Let $y_i, i = 1, \dots, n$, be independent observations with the density of $y_i$ of the form $h(y_i, f_i) = \exp{y_i f_i - b(f_i) + c(y_i)]$, where b and c are given functions and b is twice continuously differentiable and bounded away from 0. Let $f_i = f(t(i))$, where $t = (t_1, \dots, t_d) \epsilon \mathsf{T}^{(1)} \otimes \dots \otimes \mathsf{T}^{(d)} = \mathsf{T}$, the $\mathsf{T}^{(\alpha)}$ are measurable spaces of rather general form and f is an unknown function on $\mathsf{T}$ with some assumed "smoothness" properties.
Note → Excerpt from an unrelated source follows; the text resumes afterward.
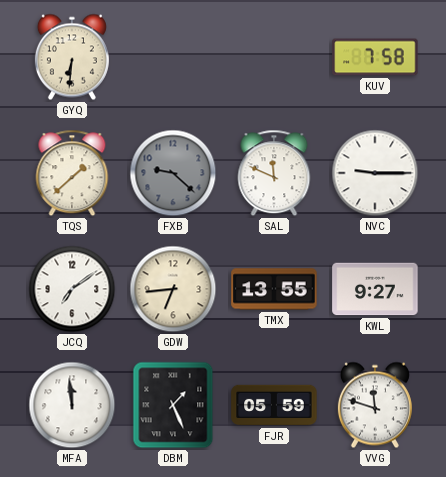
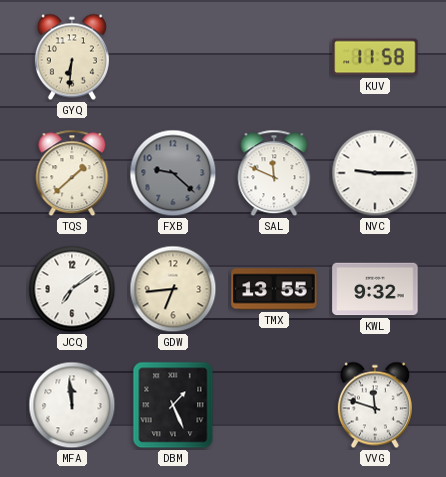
KUV: 7:58 -> 11:58
KWL: 9:27 -> 9:32
FJR: 05:59 -> none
Given ${y_i, t(i), i = 1, \dots, n}$, it is desired to estimate $f(t)$ for t in some region of interest contained in $\mathsf{T}$. We develop the fitting of smoothing spline ANOVA models to this data of the form $f(t) = C + \sum_{\alpha} f_{\alpha}(t_{\alpha}) + \sum_{\alpha < \beta} f_{\alpha \beta} (t_{\alpha}, t_{\beta}) + \dots$. The components of the decomposition satisfy side conditions which generalize the usual side conditions for parametric ANOVA. The estimate of f is obtained as the minimizer, in an appropriate function space, of $\mathsf{L}(y, f) + \sum_{\alpha} \lambda_{\alpha} J_{\alpha}(f_{\alpha}) + \sum_{\alpha <\beta} \lambda_{\alpha \beta} J_{\alpha \beta}(f_{\alpha \beta}) + \dots$, where $\mathsf{L}(y, f)$ is the negative log likelihood of $y = (y_1, \dots, y_n)'$ given f, the $J_{\alpha}, J_{\alpha \beta}, \dots$ are quadratic penalty functionals and the ANOVA decomposition is terminated in some manner. There are five major parts required to turn this program into a practical data analysis tool: (1) methods for deciding which terms in the ANOVA decomposition
to include (model selection), (2) methods for choosing good values of the smoothing parameters $\lambda_{\alpha}, \lambda_{\alpha \beta}, \dots$, (3) methods for making confidence statements concerning the estimate, (4) numerical
algorithms for the calculations and, finally, (5) public software. In this paper we carry out this program, relying on earlier work and filling in important gaps. The overall scheme is applied to Bernoulli data from the Wisconsin Epidemiologic Study of Diabetic Retinopathy to model the risk of progression of diabetic retinopathy as a function of glycosylated hemoglobin, duration of diabetes and body mass index. It is believed that the results have wide practical application to the analysis of data from large epidemiological studies.